A while ago, I visited a church I previously attended regularly, and one of the parishioners walked up to me to apologize. Here is how her apology went:
I noticed when you come to church you avoid me, she said. She continued to say; I want to see Jesus. If there is anything I have done to you, please forgive me.
After that encounter, I was moved for a moment; however, I felt uncomfortable with the apology, but I couldn’t wrap my head around my uneasiness with the apology. This person had done some pretty nasty things as I recalled it. After reflection, here are some thoughts about that apology that bothered me.
First, she started the apology by scolding me. I noticed you don’t interact with me when you come to church. If you plan to apologize to someone, just get to it. Don’t try to make the other person feel guilty that you are apologizing.
Secondly, she said, I want to see Jesus before starting the apology. Starting the apology with a statement like that simply says, I am only apologizing because there is some benefit to me. Here is a different interpretation of the same lead-in. I need to clear my conscience. Your apology for previously offending someone should never be for your benefit. Instead, your apology should be because you have wronged someone, and you need to restore them if possible. If not possible to restore the person, for example, in the case of rape, then you need to reassure the person that you fully accept accountability for your actions, and you are genuinely remorseful.
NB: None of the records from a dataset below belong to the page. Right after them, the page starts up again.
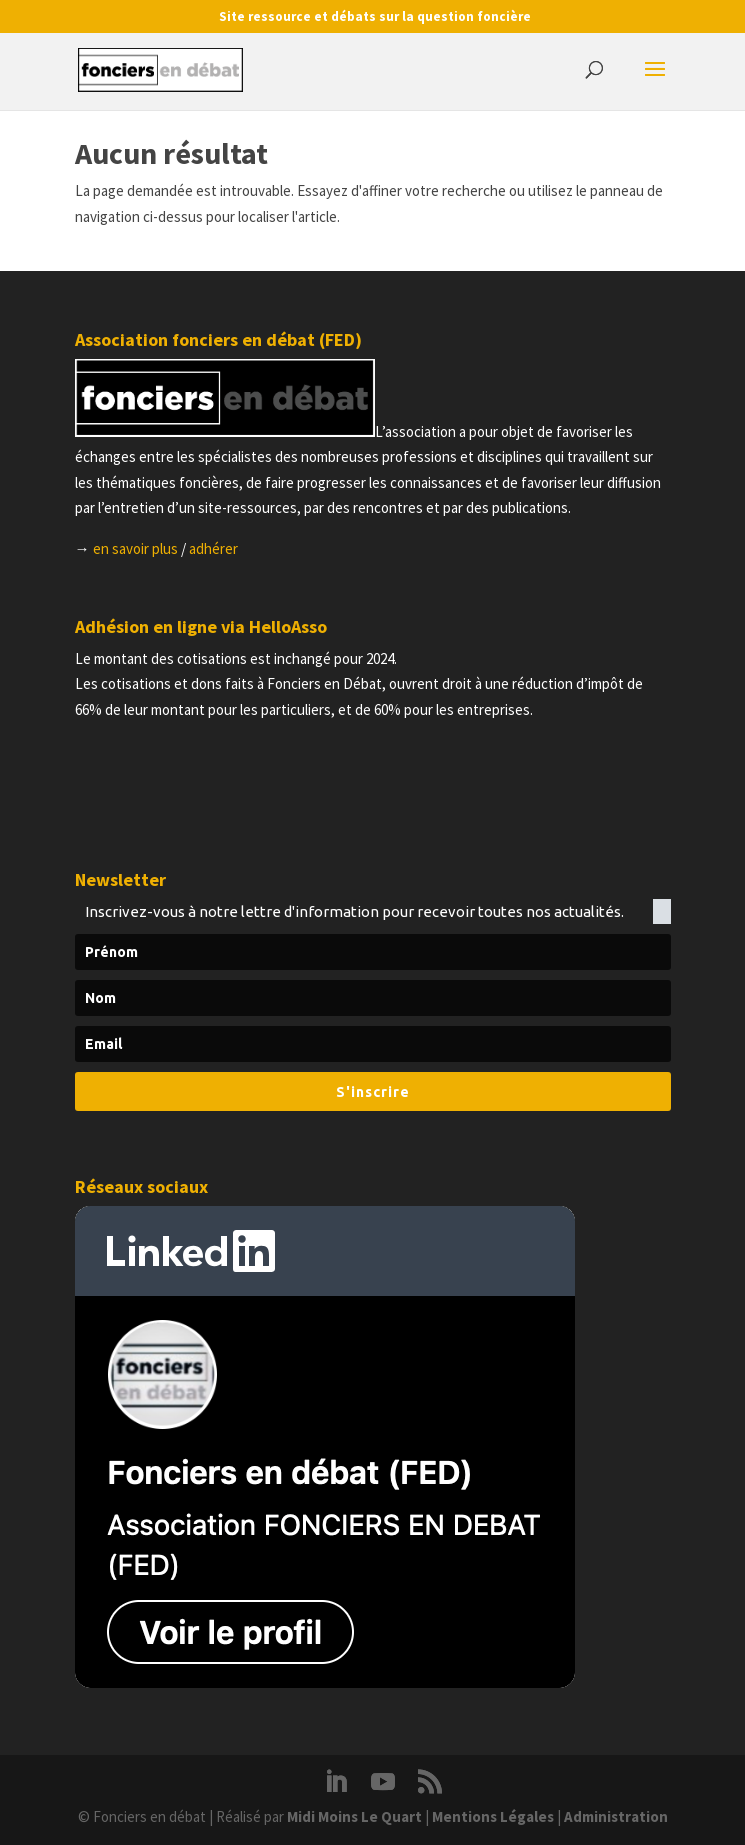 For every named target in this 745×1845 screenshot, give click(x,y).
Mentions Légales (493, 1816)
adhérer (213, 548)
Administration (616, 1816)
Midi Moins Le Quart (354, 1816)
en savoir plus (135, 548)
Finally, she was never specific about her apology. I might have assumed she was apologizing for one thing while she was apologizing for something completely different. Apologies should be straightforward. Both individuals should know what and why you are apologizing and the remedy to prevent the same behavior. It would also be excellent while making amends if you shared how you’ve grown in the process so you would not harm others.
The lesson I also learned in this process is that apologies require more humility on the person receiving the apology than the person giving it. Why? If someone is humble and honest enough to provide a genuine apology, it takes humility on the aggrieved individual to forgive the person apologizing and to restore them as well. After this person apologized to me, I felt no different, and I did not forgive her at that point. Later in the day, after I had some time to think about it, I realized she was using the tools she had, and though I did not see her apology as sincere, I needed to accept there was an effort on her part.
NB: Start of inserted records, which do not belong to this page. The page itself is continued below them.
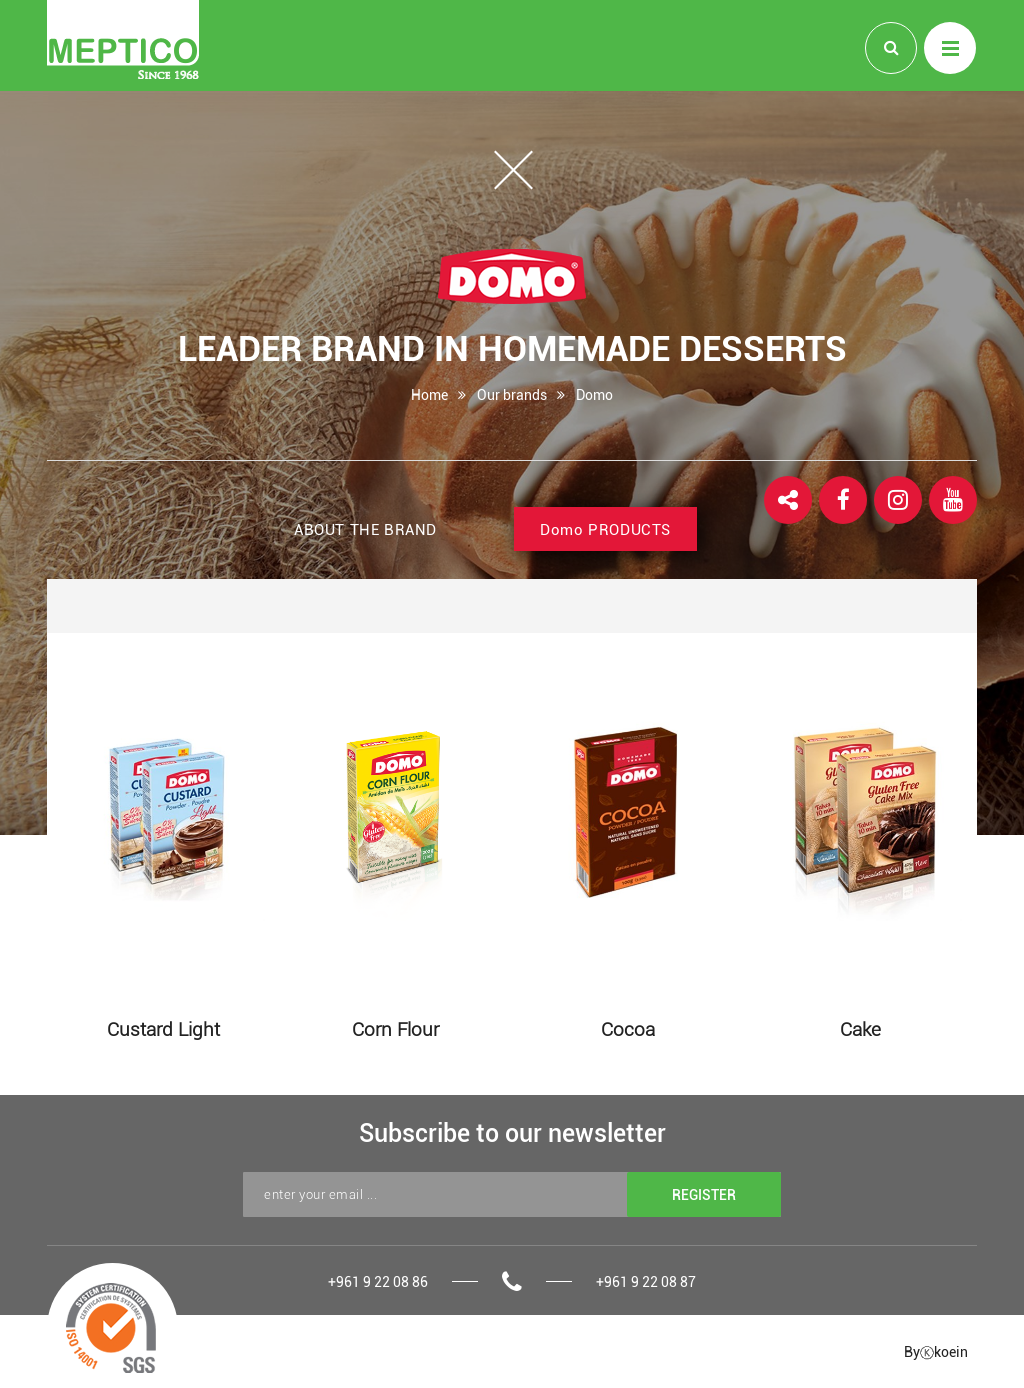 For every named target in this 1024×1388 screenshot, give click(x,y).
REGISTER (704, 1194)
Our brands (512, 394)
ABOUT (365, 529)
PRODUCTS (605, 529)
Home (429, 394)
Be ready and willing to forgive; however, if someone begins an apology with “if I have offended anyone or if I have offended you,” stop the person and ask them to be specific about their apology. Remind them of why they are apologizing and have them restart the apology. I believe this one action might go a long way to close the gap between a sincere apology and your acceptance and forgiveness of the apology.
It is probably better not to apologize if you don’t own it. Chances are, you didn’t see fault on your part.